PM: We've been building in Jerusalem for 3,000 years
Netanyahu, UK's Gordon Brown meet in London, as pro-Palestinian rally crowds entrance to Downing 10. British premier urges halt of settlement construction, PM stresses: 'Jerusalem is not a settlement. It is the sovereign capital of the State of Israel'
LONDON - Prime Minister Benjamin Netanyahu met Tuesday afternoon with UK Premier Gordon Brown. Netanyahu had to be ushered into the official Downing Street residence via the back door, as the front entrance was the scene of a pro-Palestinians rally.
The rally, attended by hundreds of people, began about 30 minutes prior to Netanyahu's arrival at Number 10, causing both the British and Israeli security officers present to heighten alert, fearing the Israeli prime minister's convoy may be targeted.
Brown met Netanyahu and Israeli Ambassador to London Ron Prosor at the door, and all three were rushed in by their respective security details.
At some point, several demonstrators tried breaching the secured perimeter, but were stopped by British police. Demonstrators hollered slogans the likes of "Free Palestine" and "Netanyahu's a war criminal," and carried signs reading "Judea and Samaria are Palestinian territory," "Jerusalem is the capital of Palestine," and "Let the Palestinians live."
The protest rally (Photo: Reuters)
The two held a joint press conference after their meeting, in which Brown said the UK was and is a loyal friend to Israel and that it supports the Israeli-Palestinian peace process.

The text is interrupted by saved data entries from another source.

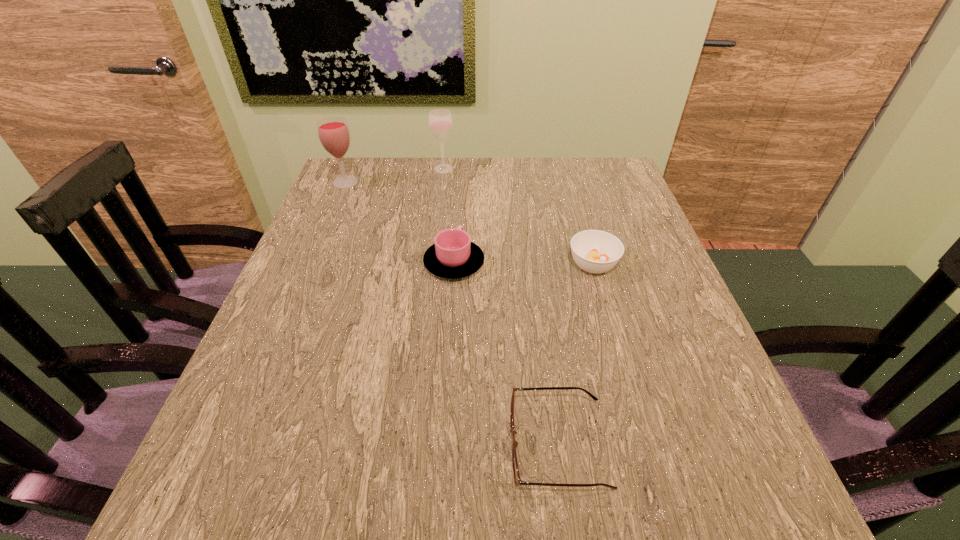 This screenshot has width=960, height=540. What are the coordinates of `free region located 0.200m on the front of the farthest object` in the screenshot? It's located at (438, 215).

You are a GUI agent. You are given a task and a screenshot of the screen. Output one action in this format:
    pyautogui.click(x=<x>, y=<y>)
    Task: Click on the blank space located on the side with the handle of the third shortest object
    The width and height of the screenshot is (960, 540).
    Given the screenshot: What is the action you would take?
    pyautogui.click(x=460, y=177)

Locate an element on the screen. This screenshot has width=960, height=540. vacant space situated 0.320m on the side with the handle of the third shortest object is located at coordinates (460, 174).

Find the location of a particular element. Image resolution: width=960 pixels, height=540 pixels. free space located 0.350m on the side with the handle of the third shortest object is located at coordinates click(460, 169).

Find the location of a particular element. This screenshot has height=540, width=960. free space located on the back of the fourth tallest object is located at coordinates (567, 176).

I want to click on free region located on the lenses of the fourth object from left to right, so click(x=478, y=445).

Locate an element on the screen. The width and height of the screenshot is (960, 540). free space located 0.100m on the lenses of the fourth object from left to right is located at coordinates (445, 445).

You are a GUI agent. You are given a task and a screenshot of the screen. Output one action in this format:
    pyautogui.click(x=<x>, y=<y>)
    Task: Click on the free spot located 0.110m on the lenses of the fourth object from left to right
    
    Given the screenshot: What is the action you would take?
    pyautogui.click(x=440, y=445)

Identify the location of object that is at the near edge. Image resolution: width=960 pixels, height=540 pixels. (x=517, y=479).

Identify the location of object that is positioned at the left edge. Image resolution: width=960 pixels, height=540 pixels. (333, 132). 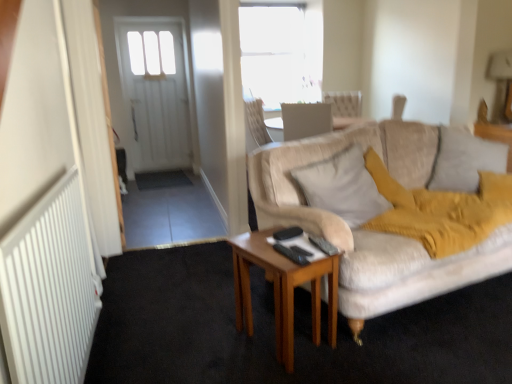 In order to click on wooden table at center in this screenshot , I will do `click(282, 290)`.

Measure the distance between point [286,250] and camera.

The distance of point [286,250] from camera is 1.85 meters.

Locate an element on the screen. black plastic remote control at center, which is the 1th remote control from front to back is located at coordinates (291, 254).

I want to click on black plastic remote control at center, the 2th remote control in the back-to-front sequence, so click(x=324, y=245).

What do you see at coordinates (288, 233) in the screenshot? Image resolution: width=512 pixels, height=384 pixels. I see `black plastic remote control at center, which ranks as the third remote control in front-to-back order` at bounding box center [288, 233].

You are a GUI agent. You are given a task and a screenshot of the screen. Output one action in this format:
    pyautogui.click(x=<x>, y=<y>)
    Task: Click on the wooden table at center
    The image size is (512, 384).
    Given the screenshot: What is the action you would take?
    pyautogui.click(x=282, y=290)

Is black plastic remote control at center, which is counted as the 2th remote control, starting from the front, oriented away from black plastic remote control at center, which is the 1th remote control from front to back?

Nevertheless, brown stressed that that the demand to halt settlement construction remains in place, as the settlements are what impedes the two-state solution.
Jerusalem, responded Netanyahu, "Is not a settlement. It is the sovereign capital of the State of Israel. We have been building in Jerusalem for 3,000 years."
Brown added that he supported Netanyahu's plan to assist in the rehabilitation of the Palestinian economy and called on the international community to support a financial peace.
Turning their attention to the Iranian threat, Brown said that as far as the UK is concerned, such a threat "has no place in a civilized world." London, he added, shares Jerusalem's concern regarding Tehran's nuclear development program and urged the latter to accept US President Barack Obama's offer to launch a dialogue on the matter.
Netanyahu echoed the sentiment, saying that "London, like other European capitals, must speak against the Iranian nuclear program."
Netanyahu and Brown (Photo: GPO)
Netanyahu is expected to meet with US special envoy to the Middle East George Mitchell in London on Wednesday and is expected to ask the US administration to pressure Saudi Arabia into making several goodwill gestures towards Israel, before agreeing to the American demand to halt settlement construction.
While Netanyahu believes that some progress was made by his emissaries to Washington last week, added the source, he also believes that no significant breakthrough which warrants such a categorical demand was achieved, either.
Speaking with reporters, Netanyahu criticized the Palestinian Authority "for doing noting but set preconditions for peace and hardening their stance during the Fatah Congress."
Netanyahu did not comment on Palestinian Prime Minister Salam Fayyad's statements regarding the establishing of a Palestinian state within two years.
Following reports of a possible peace summit with Obama and Palestinian President Mahmoud Abbas in September, Netanyahu stressed that nothing has been finalized at this time, adding that Jerusalem was appreciative of Washington's efforts to achieve normalization overtures from the Arab world towards Israel.
As for Syria, Netanyahu said Tuesday that the Israeli-Syrian peace process has stalled because of Damascus' support of Hamas, Iran and Hezbollah, adding that "Syria's actions do not indicate that it wants peace. It has taken no steps to curb the terror organizations."
The prime minister also said that he spoke to brown about the legal threat posed to IDF officers in British courts: "I told him that is simply did not coincide with common sense. We're fighting the same terrorists and we're exercising our right to self defense. No one accuses the British Army of anything and no one should accuse the IDF or its officers," he said.
According to Netanyahu, Brown said he would look into a legislative change in the matter. The British premier also voiced his objections to the academic and consumer bans against Israel in the UK.